A relatively small increase in the affinity of the pMHCI/CD8 interaction was afforded by the CD8α variant S53G (K_D = 80.3 μM), which nonetheless improved the antigen sensitivity of low-affinity TCRs in cotransduction experiments relative to wild-type CD8, consistent with data generated using reciprocal mutations in the MHCIα3 domain (15). This effect was further enhanced by the CD8α variant S53N, which afforded a greater increase in the affinity of the pMHCI/CD8 interaction (K_D = 34.5 μM), akin to a previously described compound mutation (C33A/S53N) (36). The ability of the S53G variant to enhance the affinity of the pMHCI/CD8 interaction was initially counterintuitive, because it had been designed to remove the interacting side-chain of Ser53. However, the difference in equilibrium binding affinity was only ∼20 μM relative to wild-type CD8, which equates to ∼0.5 kJ M⁻¹, making accurate prediction almost impossible. It was also apparent that the side-chain of Ser53 slightly destabilized the pMHCI/CD8 complex, likely due to a combination of conformational entropy and strain effects and a rebalancing of entropy/enthalpy compensation. Accordingly, removal of this side-chain potentially enabled flexibility in the protein backbone, facilitating a conformational change that strengthened the interaction with pMHCI. It is notable that our biophysical data were generated using soluble CD8αα, whereas the functional experiments were performed using transduced CD8αβ. However, the biophysical measurements reported here are likely extendable, given that murine CD8αα and murine CD8αβ bind with similar affinities to pMHCI (10).

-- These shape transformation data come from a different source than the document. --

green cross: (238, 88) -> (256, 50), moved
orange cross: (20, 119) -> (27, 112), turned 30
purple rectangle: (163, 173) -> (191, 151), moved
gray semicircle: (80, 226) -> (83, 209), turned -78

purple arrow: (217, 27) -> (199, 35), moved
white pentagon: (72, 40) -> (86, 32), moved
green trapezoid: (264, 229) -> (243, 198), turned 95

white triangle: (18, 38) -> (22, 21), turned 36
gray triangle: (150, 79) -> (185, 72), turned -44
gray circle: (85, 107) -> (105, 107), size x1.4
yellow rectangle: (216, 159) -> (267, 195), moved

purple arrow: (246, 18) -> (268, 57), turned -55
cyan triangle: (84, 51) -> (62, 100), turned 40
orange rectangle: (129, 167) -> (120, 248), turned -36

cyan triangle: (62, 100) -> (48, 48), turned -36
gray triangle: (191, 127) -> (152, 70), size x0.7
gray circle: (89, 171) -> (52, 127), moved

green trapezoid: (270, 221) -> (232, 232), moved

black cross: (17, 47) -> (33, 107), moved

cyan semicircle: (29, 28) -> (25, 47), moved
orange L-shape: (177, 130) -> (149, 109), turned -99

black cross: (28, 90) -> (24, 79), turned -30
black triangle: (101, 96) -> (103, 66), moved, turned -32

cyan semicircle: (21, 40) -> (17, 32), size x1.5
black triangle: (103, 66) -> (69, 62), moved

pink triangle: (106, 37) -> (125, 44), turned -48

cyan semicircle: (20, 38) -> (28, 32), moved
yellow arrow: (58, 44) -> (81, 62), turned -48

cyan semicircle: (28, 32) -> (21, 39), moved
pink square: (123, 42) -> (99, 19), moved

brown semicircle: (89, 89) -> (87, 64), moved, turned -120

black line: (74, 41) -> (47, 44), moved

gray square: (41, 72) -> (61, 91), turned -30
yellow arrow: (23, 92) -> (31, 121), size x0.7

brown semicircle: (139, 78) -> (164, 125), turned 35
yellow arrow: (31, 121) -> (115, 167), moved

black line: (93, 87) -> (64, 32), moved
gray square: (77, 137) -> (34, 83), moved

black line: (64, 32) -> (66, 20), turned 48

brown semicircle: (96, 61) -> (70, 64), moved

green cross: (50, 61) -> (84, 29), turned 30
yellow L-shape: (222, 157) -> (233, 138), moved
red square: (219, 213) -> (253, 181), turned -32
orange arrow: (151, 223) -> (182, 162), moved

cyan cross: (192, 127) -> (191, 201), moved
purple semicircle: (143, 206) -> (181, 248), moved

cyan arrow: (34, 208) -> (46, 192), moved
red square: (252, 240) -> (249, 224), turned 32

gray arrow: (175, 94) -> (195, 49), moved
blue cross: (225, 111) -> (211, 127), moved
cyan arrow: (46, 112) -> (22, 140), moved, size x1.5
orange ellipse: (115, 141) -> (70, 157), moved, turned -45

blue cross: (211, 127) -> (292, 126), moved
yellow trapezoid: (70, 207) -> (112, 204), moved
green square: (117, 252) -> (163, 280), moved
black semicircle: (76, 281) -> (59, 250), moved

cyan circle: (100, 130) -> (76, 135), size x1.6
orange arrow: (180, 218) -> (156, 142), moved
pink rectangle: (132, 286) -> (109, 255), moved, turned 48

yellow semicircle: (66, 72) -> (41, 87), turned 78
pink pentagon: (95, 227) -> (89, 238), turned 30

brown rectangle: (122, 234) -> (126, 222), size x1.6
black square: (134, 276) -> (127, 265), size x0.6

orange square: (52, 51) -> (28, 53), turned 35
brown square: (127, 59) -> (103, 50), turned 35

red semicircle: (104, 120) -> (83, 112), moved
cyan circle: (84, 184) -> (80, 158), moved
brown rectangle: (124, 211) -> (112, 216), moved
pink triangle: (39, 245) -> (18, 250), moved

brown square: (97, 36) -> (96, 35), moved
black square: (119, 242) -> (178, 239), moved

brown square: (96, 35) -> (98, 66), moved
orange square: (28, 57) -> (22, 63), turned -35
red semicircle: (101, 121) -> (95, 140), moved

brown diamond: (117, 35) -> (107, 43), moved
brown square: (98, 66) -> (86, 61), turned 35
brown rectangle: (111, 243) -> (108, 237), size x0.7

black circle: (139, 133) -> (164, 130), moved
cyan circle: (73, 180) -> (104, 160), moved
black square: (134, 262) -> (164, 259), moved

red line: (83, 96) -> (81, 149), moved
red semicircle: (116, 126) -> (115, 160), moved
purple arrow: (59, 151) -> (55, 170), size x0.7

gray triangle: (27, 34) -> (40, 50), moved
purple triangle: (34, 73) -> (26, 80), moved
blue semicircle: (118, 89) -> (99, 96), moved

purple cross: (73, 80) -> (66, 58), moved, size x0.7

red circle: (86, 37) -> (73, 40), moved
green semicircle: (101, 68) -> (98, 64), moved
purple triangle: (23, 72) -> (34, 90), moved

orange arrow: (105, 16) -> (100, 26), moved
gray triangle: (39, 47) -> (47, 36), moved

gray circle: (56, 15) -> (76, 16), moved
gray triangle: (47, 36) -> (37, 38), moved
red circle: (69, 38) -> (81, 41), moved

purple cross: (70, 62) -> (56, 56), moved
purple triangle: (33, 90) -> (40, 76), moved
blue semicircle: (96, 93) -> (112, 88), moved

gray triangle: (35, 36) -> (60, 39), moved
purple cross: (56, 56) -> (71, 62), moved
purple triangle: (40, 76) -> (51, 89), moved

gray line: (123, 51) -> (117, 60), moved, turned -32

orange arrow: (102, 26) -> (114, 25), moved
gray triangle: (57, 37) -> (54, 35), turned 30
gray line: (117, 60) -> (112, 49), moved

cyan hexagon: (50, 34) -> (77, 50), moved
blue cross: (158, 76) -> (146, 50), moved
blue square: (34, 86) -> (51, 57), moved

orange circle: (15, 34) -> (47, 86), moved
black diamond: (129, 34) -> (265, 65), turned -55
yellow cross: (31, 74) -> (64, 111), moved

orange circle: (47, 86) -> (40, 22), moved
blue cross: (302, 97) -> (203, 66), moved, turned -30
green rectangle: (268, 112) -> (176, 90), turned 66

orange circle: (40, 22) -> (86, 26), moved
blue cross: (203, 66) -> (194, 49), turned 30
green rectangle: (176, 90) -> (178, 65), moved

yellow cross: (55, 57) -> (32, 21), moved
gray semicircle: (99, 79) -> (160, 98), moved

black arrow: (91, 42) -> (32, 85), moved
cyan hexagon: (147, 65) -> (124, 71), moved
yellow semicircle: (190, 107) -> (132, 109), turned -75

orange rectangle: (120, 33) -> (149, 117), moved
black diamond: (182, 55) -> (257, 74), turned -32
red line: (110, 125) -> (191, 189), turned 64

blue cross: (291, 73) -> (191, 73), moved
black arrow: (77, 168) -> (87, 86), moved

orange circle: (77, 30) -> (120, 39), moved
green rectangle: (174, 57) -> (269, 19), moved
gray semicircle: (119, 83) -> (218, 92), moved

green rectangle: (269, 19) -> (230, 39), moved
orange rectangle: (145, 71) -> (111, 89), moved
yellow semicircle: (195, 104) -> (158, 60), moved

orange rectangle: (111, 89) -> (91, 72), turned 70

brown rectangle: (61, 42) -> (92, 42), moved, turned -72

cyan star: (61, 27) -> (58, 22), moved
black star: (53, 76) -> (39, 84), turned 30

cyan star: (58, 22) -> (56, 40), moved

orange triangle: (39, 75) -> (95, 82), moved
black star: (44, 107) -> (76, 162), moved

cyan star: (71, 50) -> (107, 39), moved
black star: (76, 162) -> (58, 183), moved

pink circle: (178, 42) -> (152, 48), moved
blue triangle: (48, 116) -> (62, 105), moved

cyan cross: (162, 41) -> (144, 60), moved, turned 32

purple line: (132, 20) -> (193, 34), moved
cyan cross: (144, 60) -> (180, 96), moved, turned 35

Our experiments with APLs showed that high-affinity CD8 variants improved the recognition of weak agonists but not optimal agonists, at least in the context of the MEL5 TCR. A generic tuning effect that preferentially enhances the recognition of affinity-limited pMHCI antigens would potentially be very useful in the setting of cancer immunotherapy. Most cancer-associated antigens are derived from self-proteins, which shape thymic selection, leading to the deletion of high-affinity cognate TCRs. As a consequence, cancer-associated antigen recognition in the periphery is dominated by low-affinity TCRs. The use of high-affinity CD8 variants could bypass this limitation without incurring unpredictable off-target reactivity, which is an inherent risk of alternative strategies based on affinity maturation (37, 38, 39).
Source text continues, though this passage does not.